> **Exercise description**:
All lines in the data bearing the string "Berättarafton" should be identified and copied.

─── Extracted records

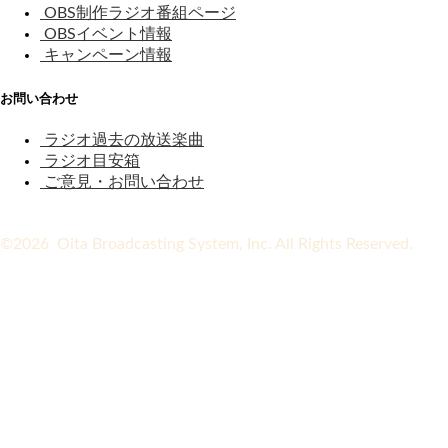
OBS制作ラジオ番組ページ
OBSイベント情報
キャンペーン情報
お問い合わせ
ラジオ過去の放送楽曲
ラジオ目安箱
ご意見・お問い合わせ
©2026 Oita Broadcasting System, Inc. All Rights Reserved.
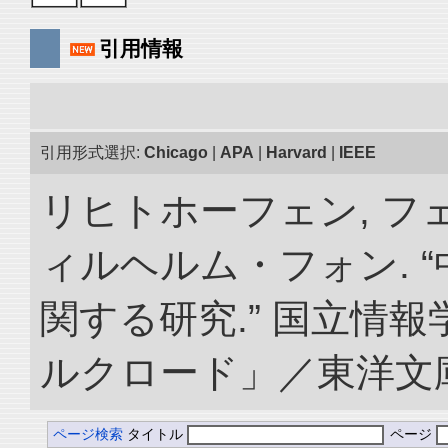
引用情報
引用形式選択:
Chicago
|
APA
|
Harvard
|
IEEE
リヒトホーフェン, 
ィルヘルム・フォン. 
関する研究.” 国立情
ルクロード」／東洋文庫. doi
ページ検索
タイトル
ページ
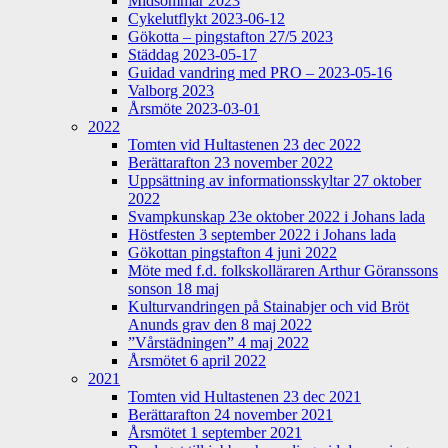
Midsommar 2023
Cykelutflykt 2023-06-12
Gökotta – pingstafton 27/5 2023
Städdag 2023-05-17
Guidad vandring med PRO – 2023-05-16
Valborg 2023
Årsmöte 2023-03-01
2022
Tomten vid Hultastenen 23 dec 2022
Berättarafton 23 november 2022
Uppsättning av informationsskyltar 27 oktober
2022
Svampkunskap 23e oktober 2022 i Johans lada
Höstfesten 3 september 2022 i Johans lada
Gökottan pingstafton 4 juni 2022
Möte med f.d. folkskolläraren Arthur Göranssons
sonson 18 maj
Kulturvandringen på Stainabjer och vid Bröt
Anunds grav den 8 maj 2022
”Vårstädningen” 4 maj 2022
Årsmötet 6 april 2022
2021
Tomten vid Hultastenen 23 dec 2021
Berättarafton 24 november 2021
Årsmötet 1 september 2021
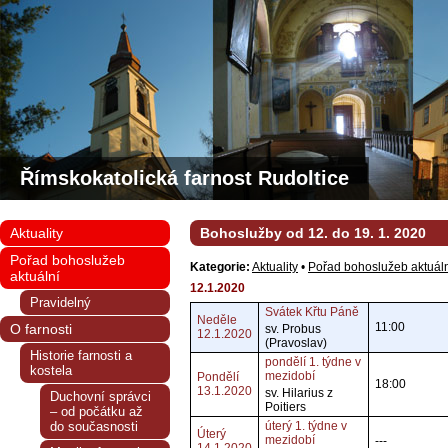
Římskokatolická farnost Rudoltice
Aktuality
Bohoslužby od 12. do 19. 1. 2020
Pořad bohoslužeb
Kategorie:
Aktuality
•
Pořad bohoslužeb aktuál
aktuální
12.1.2020
Pravidelný
Svátek Křtu Páně
Neděle
11:00
O farnosti
sv. Probus
12.1.2020
(Pravoslav)
Historie farnosti a
pondělí 1. týdne v
kostela
mezidobí
Pondělí
18:00
13.1.2020
sv. Hilarius z
Duchovní správci
Poitiers
– od počátku až
do současnosti
úterý 1. týdne v
Úterý
mezidobí
---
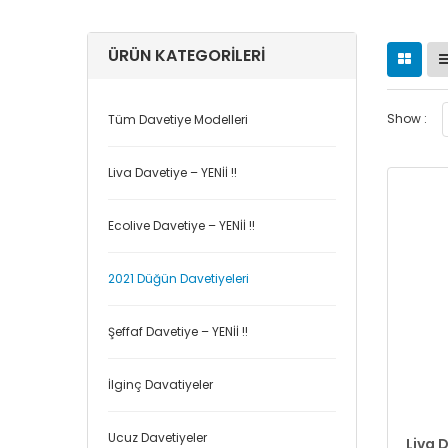
ÜRÜN KATEGORILERI
Show :
Tüm Davetiye Modelleri
Liva Davetiye – YENİİ !!
Ecolive Davetiye – YENİİ !!
2021 Düğün Davetiyeleri
Şeffaf Davetiye – YENİİ !!
İlginç Davatiyeler
Ucuz Davetiyeler
Liva 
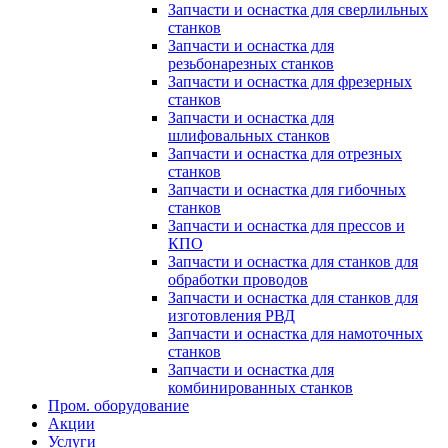
Запчасти и оснастка для сверлильных
станков
Запчасти и оснастка для
резьбонарезных станков
Запчасти и оснастка для фрезерных
станков
Запчасти и оснастка для
шлифовальных станков
Запчасти и оснастка для отрезных
станков
Запчасти и оснастка для гибочных
станков
Запчасти и оснастка для прессов и
КПО
Запчасти и оснастка для станков для
обработки проводов
Запчасти и оснастка для станков для
изготовления РВД
Запчасти и оснастка для намоточных
станков
Запчасти и оснастка для
комбинированных станков
Пром. оборудование
Акции
Услуги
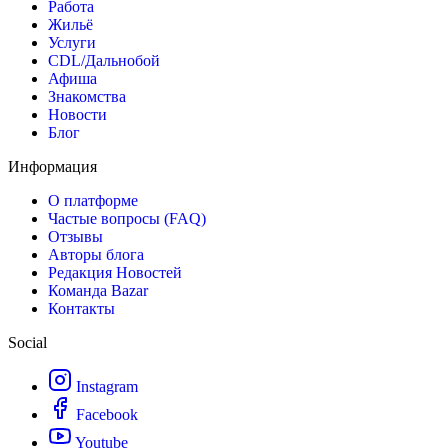
Работа
Жильё
Услуги
CDL/Дальнобой
Афиша
Знакомства
Новости
Блог
Информация
О платформе
Частые вопросы (FAQ)
Отзывы
Авторы блога
Редакция Новостей
Команда Bazar
Контакты
Social
Instagram
Facebook
Youtube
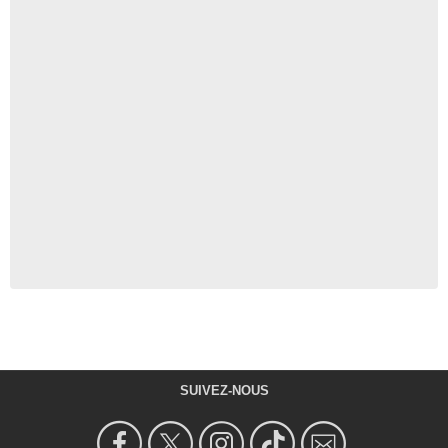
SUIVEZ-NOUS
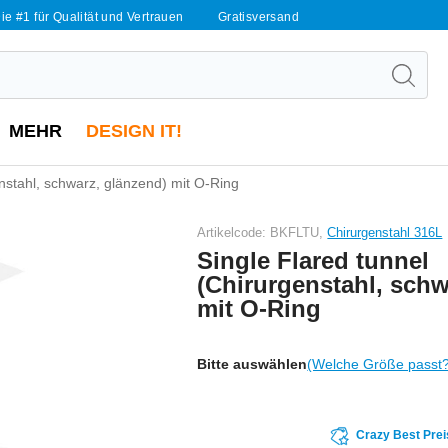
ie #1 für Qualität und Vertrauen
Gratisversand
MEHR
DESIGN IT!
enstahl, schwarz, glänzend) mit O-Ring
Artikelcode: BKFLTU,
Chirurgenstahl 316L
Single Flared tunnel
(Chirurgenstahl, schw
mit O-Ring
Bitte auswählen
(Welche Größe passt
Crazy Best Prei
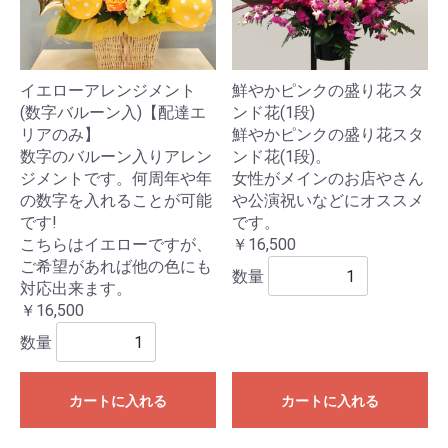
イエローアレンジメント
鮮やかピンクの盛り花スタ
(数字バルーン入)【配達エ
ンド花(1段)
リアのみ】
鮮やかピンクの盛り花スタ
数字のバルーン入りアレン
ンド花(1段)。
ジメントです。何周年や年
女性がメインのお店やさん
の数字を入れることが可能
や公演祝いなどにオススメ
です!
です。
こちらはイエローですが、
￥16,500
ご希望があれば他の色にも
数量
対応出来ます。
￥16,500
数量
カートに入れる
カートに入れる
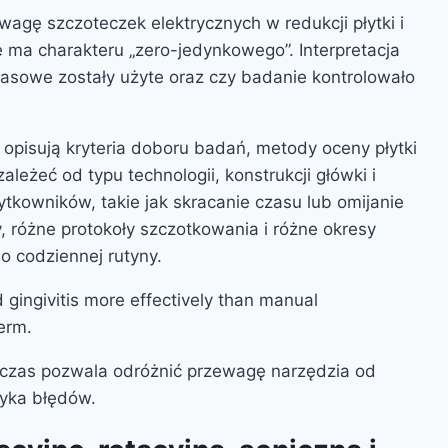
agę szczoteczek elektrycznych w redukcji płytki i
e ma charakteru „zero-jedynkowego”. Interpretacja
zasowe zostały użyte oraz czy badanie kontrolowało
 opisują kryteria doboru badań, metody oceny płytki
leżeć od typu technologii, konstrukcji główki i
kowników, takie jak skracanie czasu lub omijanie
ty, różne protokoły szczotkowania i różne okresy
do codziennej rutyny.
ingivitis more effectively than manual
erm.
i czas pozwala odróżnić przewagę narzędzia od
zyka błędów.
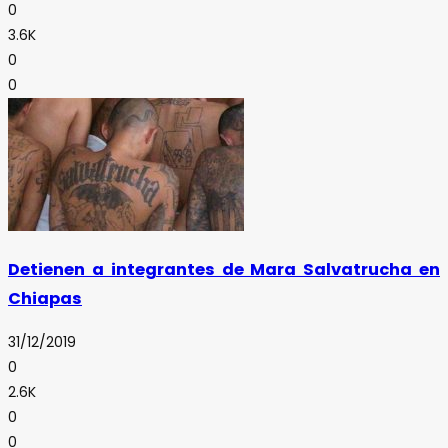
0
3.6K
0
0
Detienen a integrantes de Mara Salvatrucha en
Chiapas
31/12/2019
0
2.6K
0
0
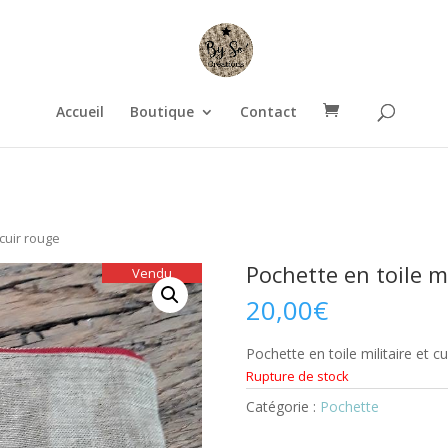
Accueil
Boutique
Contact
 cuir rouge
Pochette en toile mi
Vendu
20,00
€
Pochette en toile militaire et cu
Rupture de stock
Catégorie :
Pochette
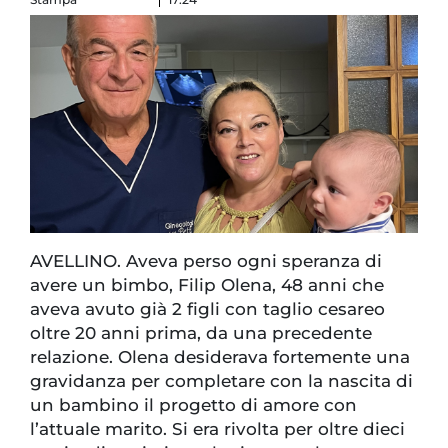
AVELLINO. Aveva perso ogni speranza di
avere un bimbo, Filip Olena, 48 anni che
aveva avuto già 2 figli con taglio cesareo
oltre 20 anni prima, da una precedente
relazione. Olena desiderava fortemente una
gravidanza per completare con la nascita di
un bambino il progetto di amore con
l’attuale marito. Si era rivolta per oltre dieci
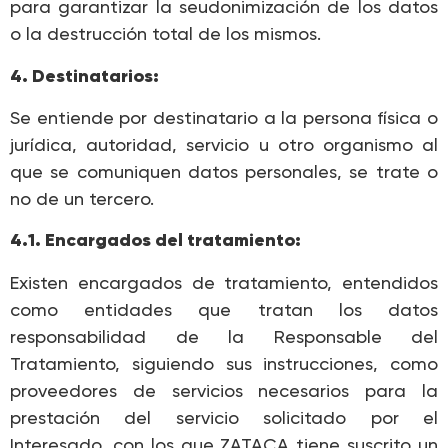
para garantizar la seudonimización de los datos
o la destrucción total de los mismos.
4. Destinatarios:
Se entiende por destinatario a la persona física o
jurídica, autoridad, servicio u otro organismo al
que se comuniquen datos personales, se trate o
no de un tercero.
4.1. Encargados del tratamiento:
Existen encargados de tratamiento, entendidos
como entidades que tratan los datos
responsabilidad de la Responsable del
Tratamiento, siguiendo sus instrucciones, como
proveedores de servicios necesarios para la
prestación del servicio solicitado por el
Interesado, con los que ZATACA tiene suscrito un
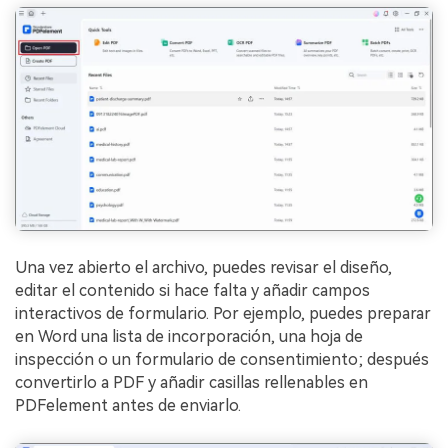
Una vez abierto el archivo, puedes revisar el diseño,
editar el contenido si hace falta y añadir campos
interactivos de formulario. Por ejemplo, puedes preparar
en Word una lista de incorporación, una hoja de
inspección o un formulario de consentimiento; después
convertirlo a PDF y añadir casillas rellenables en
PDFelement antes de enviarlo.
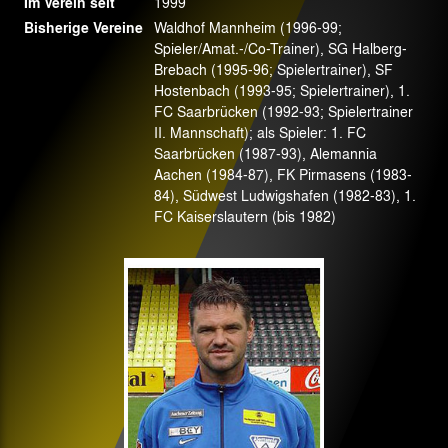
Im Verein seit
1999
Bisherige Vereine
Waldhof Mannheim (1996-99;
Spieler/Amat.-/Co-Trainer), SG Halberg-
Brebach (1995-96; Spielertrainer), SF
Hostenbach (1993-95; Spielertrainer), 1.
FC Saarbrücken (1992-93; Spielertrainer
II. Mannschaft); als Spieler: 1. FC
Saarbrücken (1987-93), Alemannia
Aachen (1984-87), FK Pirmasens (1983-
84), Südwest Ludwigshafen (1982-83), 1.
FC Kaiserslautern (bis 1982)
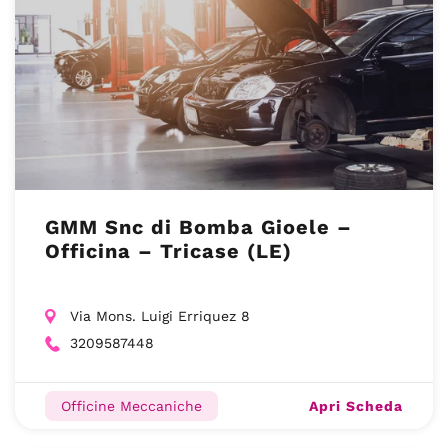
GMM Snc di Bomba Gioele –
Officina – Tricase (LE)
Via Mons. Luigi Erriquez 8
3209587448
Apri Scheda
Officine Meccaniche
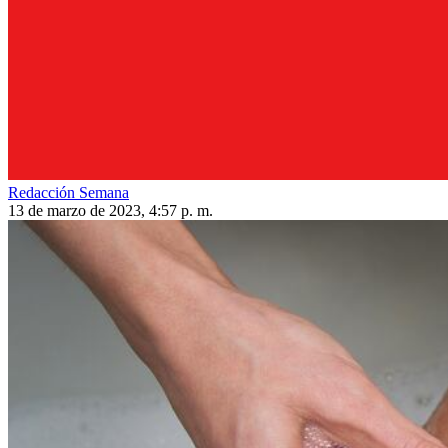
Redacción Semana
13 de marzo de 2023, 4:57 p. m.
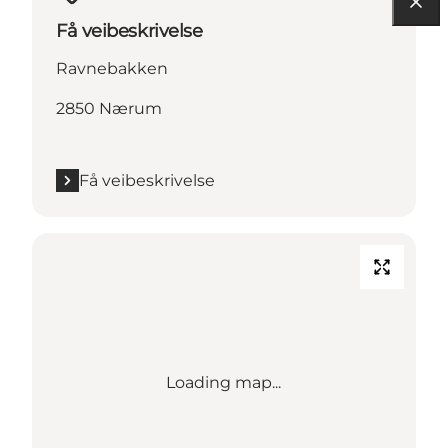
Få veibeskrivelse
Ravnebakken
2850 Nærum
Få veibeskrivelse
Loading map...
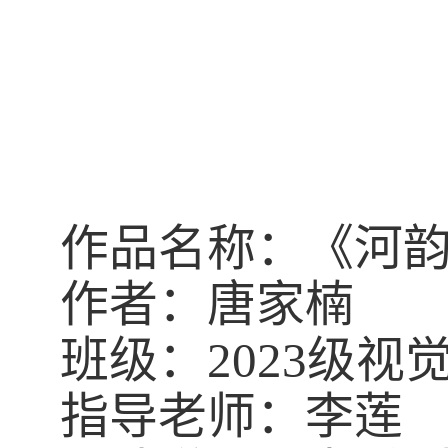
作品名
称
：《河
作者：唐家楠
班级：
20
23
级视
指导老师：李莲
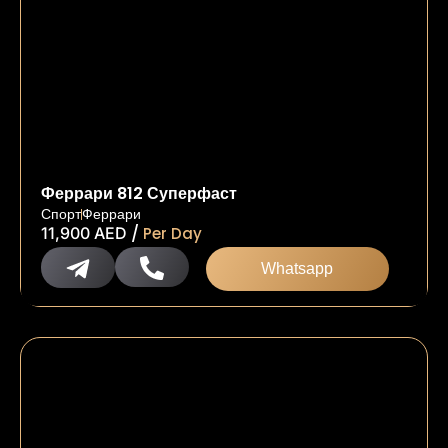
Феррари 812 Суперфаст
Спорт
Феррари
/
11,900
AED
Per Day
Whatsapp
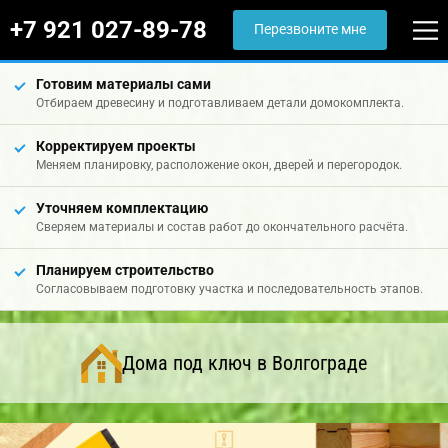
+7 921 027-89-78
Перезвоните мне
Готовим материалы сами
Отбираем древесину и подготавливаем детали домокомплекта.
Корректируем проекты
Меняем планировку, расположение окон, дверей и перегородок.
Уточняем комплектацию
Сверяем материалы и состав работ до окончательного расчёта.
Планируем строительство
Согласовываем подготовку участка и последовательность этапов.
Дома под ключ в Волгограде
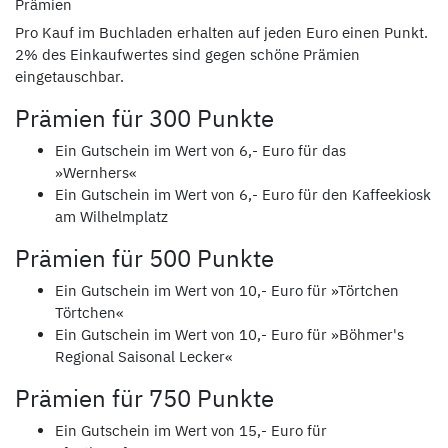
Prämien
Pro Kauf im Buchladen erhalten auf jeden Euro einen Punkt.
2% des Einkaufwertes sind gegen schöne Prämien
eingetauschbar.
Prämien für 300 Punkte
Ein Gutschein im Wert von 6,- Euro für das
»Wernhers«
Ein Gutschein im Wert von 6,- Euro für den Kaffeekiosk
am Wilhelmplatz
Prämien für 500 Punkte
Ein Gutschein im Wert von 10,- Euro für »Törtchen
Törtchen«
Ein Gutschein im Wert von 10,- Euro für »Böhmer's
Regional Saisonal Lecker«
Prämien für 750 Punkte
Ein Gutschein im Wert von 15,- Euro für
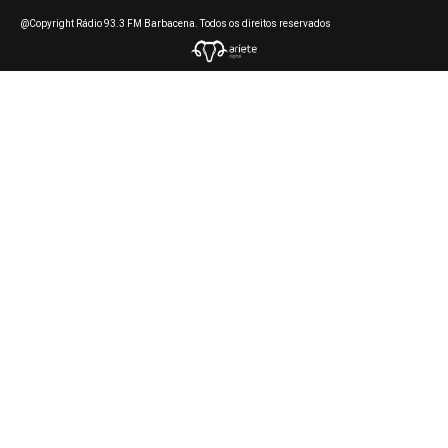
@Copyright Rádio 93.3 FM Barbacena. Todos os direitos reservados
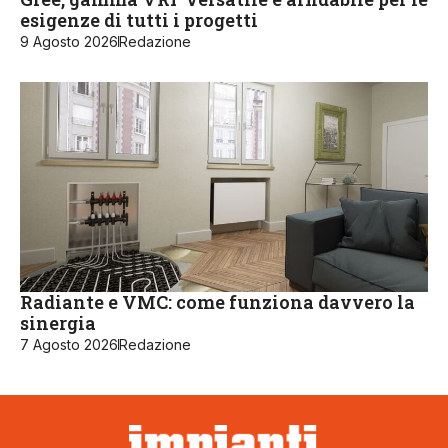
esigenze di tutti i progetti
9 Agosto 2026
Redazione
Radiante e VMC: come funziona davvero la
sinergia
7 Agosto 2026
Redazione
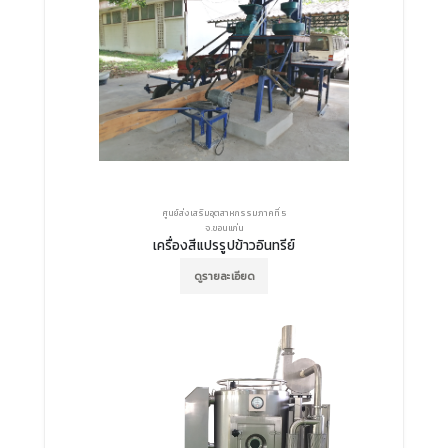
ศูนย์ส่งเสริมอุตสาหกรรมภาคที่ 5
จ.ขอนแก่น
เครื่องสีแปรรูปข้าวอินทรีย์
ดูรายละเอียด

──────

> **Exercise result**:
Berättarafton 23 november 2022
Berättarafton 24 november 2021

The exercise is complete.